Taraflar arasında görülen davada;
Davacı, kayden malik olduğu 3 parsel sayılı taşınmazdaki 20 nolu bağımsız bölümde davalı kardeşinin oturmasına muvafakat ettiğini, ancak kendisinin tasarruf etmek istediğini, davalının taşınmazı teslim etmediğini ileri sürerek, elatmanın önlenmesini istemiştir.
Davalı, davanın reddini savunmuştur.
Mahkemece, davacı iddiası sabit görülerek davanın kabulüne karar verilmiştir.
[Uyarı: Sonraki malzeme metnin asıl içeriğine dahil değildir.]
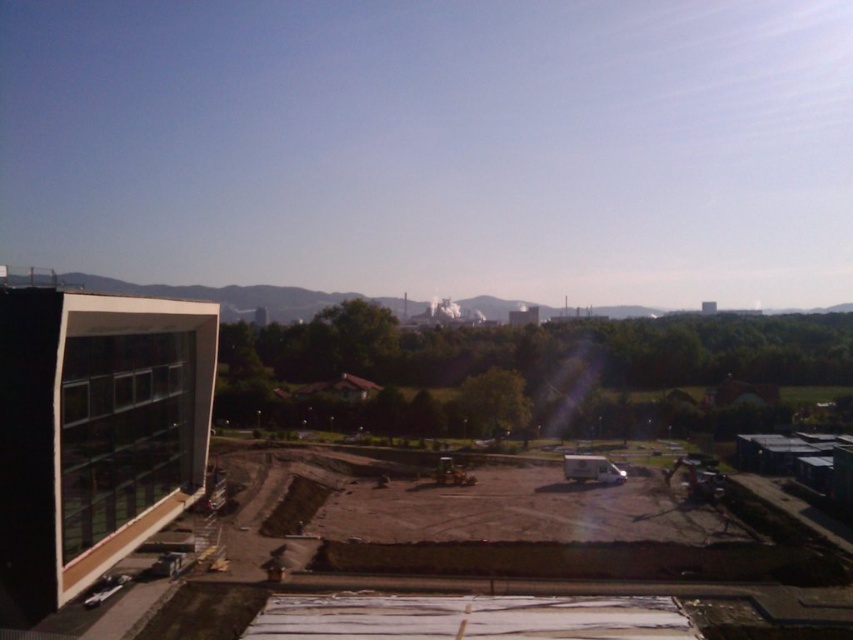 Question: Is brown dirt at center smaller than matte glass building at left?

Choices:
 (A) yes
 (B) no

Answer: (B)

Question: Is brown dirt at center positioned before matte glass building at left?

Choices:
 (A) no
 (B) yes

Answer: (A)

Question: Among these objects, which one is nearest to the camera?

Choices:
 (A) matte glass building at left
 (B) brown dirt at center

Answer: (A)

Question: Does brown dirt at center appear on the right side of matte glass building at left?

Choices:
 (A) yes
 (B) no

Answer: (A)

Question: Which point appears farthest from the camera in this image?

Choices:
 (A) (109, 548)
 (B) (170, 513)

Answer: (B)

Question: Among these points, which one is nearest to the camera?

Choices:
 (A) (24, 472)
 (B) (4, 456)

Answer: (A) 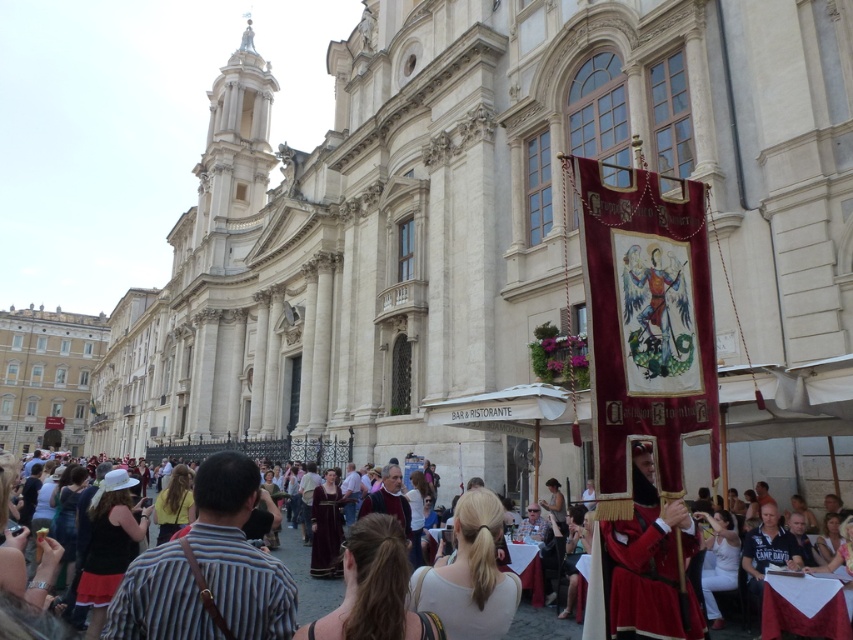 You are standing in front of the grand building and want to take a photo of both the white matte shirt at center and the dark brown leather dress at center. Which one should you focus on first to ensure both are in clear view?

You should focus on the white matte shirt at center first since it is closer to you than the dark brown leather dress at center, ensuring both will be in clear view when focused on the closer object.

You are standing in front of the grand building and notice two people in the crowd. One is wearing a matte black shirt at lower left and the other is in a silk red dress at center. Which person is closer to you?

The matte black shirt at lower left is positioned over the silk red dress at center, so the person in the matte black shirt at lower left is closer to you.

You are standing in front of the grand building and want to take a photo of the point at coordinates (456, 529). If your camera has a maximum focus range of 40 meters, will you be able to focus on that point?

The point at coordinates (456, 529) is 40.95 meters away from the viewer. Since the camera can only focus up to 40 meters, it won not be able to focus on that point. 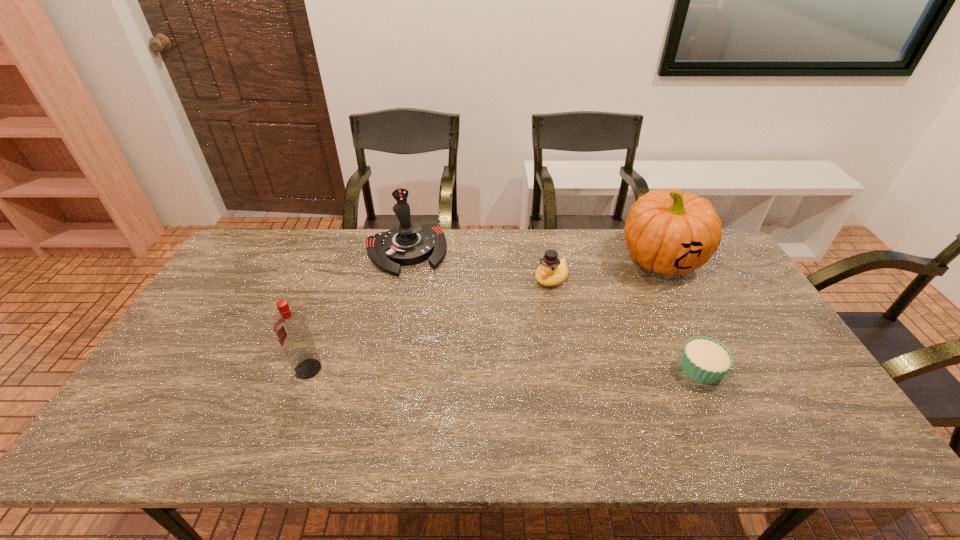 The image size is (960, 540). In the image, there is a desktop. Find the location of `vacant area at the near left corner`. vacant area at the near left corner is located at coordinates tap(180, 395).

Locate an element on the screen. free space at the near right corner of the desktop is located at coordinates (817, 394).

Locate an element on the screen. This screenshot has width=960, height=540. free space between the cupcake and the vodka is located at coordinates (504, 369).

Locate an element on the screen. Image resolution: width=960 pixels, height=540 pixels. empty space between the pumpkin and the leftmost object is located at coordinates (485, 314).

This screenshot has height=540, width=960. I want to click on free spot between the pumpkin and the leftmost object, so click(x=485, y=314).

You are a GUI agent. You are given a task and a screenshot of the screen. Output one action in this format:
    pyautogui.click(x=<x>, y=<y>)
    Task: Click on the free space between the shortest object and the joystick
    
    Given the screenshot: What is the action you would take?
    pyautogui.click(x=553, y=310)

Where is `free space between the joystick and the shortest object`? free space between the joystick and the shortest object is located at coordinates (553, 310).

Locate an element on the screen. The height and width of the screenshot is (540, 960). free space between the pumpkin and the shortest object is located at coordinates (682, 314).

Locate an element on the screen. vacant region between the duck and the pumpkin is located at coordinates (607, 269).

Locate an element on the screen. vacant space that is in between the pumpkin and the vodka is located at coordinates (485, 314). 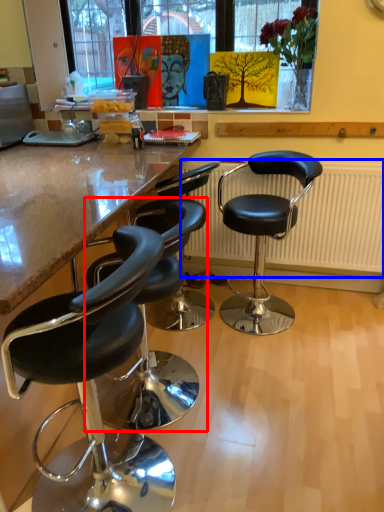 Question: Which object is closer to the camera taking this photo, chair (highlighted by a red box) or radiator (highlighted by a blue box)?

Choices:
 (A) chair
 (B) radiator

Answer: (A)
Karar, davalı tarafından süresinde temyiz edilmiş olmakla; Tetkik Hakimi raporu okundu, düşüncesi alındı. Dosya incelendi, gereği görüşülüp, düşünüldü.
Dava, çaplı taşınmaza elatmanın önlenmesi isteğine ilişkindir.
Dosya içeriğinden, toplanan delillerden; davacının kayden malik olduğu 3 parsel sayılı taşınmazdaki 20 nolu bağımsız bölümü, kayıttan ve mülkiyetten kaynaklanan bir hakkı değişik ifadeyle haklı ve geçerli bir nedene dayanmaksızın davalının tasarruf ettiği belirlenmek ve bu olgu benimsenmek suretiyle davanın kabul edilmiş olmasında bir isabetsizlik yoktur.
Davalının bu yöne değinen temyiz itirazları yerinde değildir, reddine.
Ancak, dava konusu taşınmazın keşfen saptanan dava tarihindeki değeri üzerinden yargılama aşamasında harcın tamamlanmadığı gözetilmeksizin dava dilekçesinde gösterilen değer yerine harcı tamamlanmayan değer üzerinden davacı yararına fazla Avukatlık parasına hükmedilmiş olması doğru değildir.
Davalının, bu yöne değinen temyiz itirazları yerindedir. Kabulüyle hükmün açıklanan nedenden ötürü HUMK."nun 428.maddesi gereğince BOZULMASINA, alınan peşin harcın temyiz edene geri verilmesine, 14.02.2011 tarihinde oybirliğiyle karar verildi.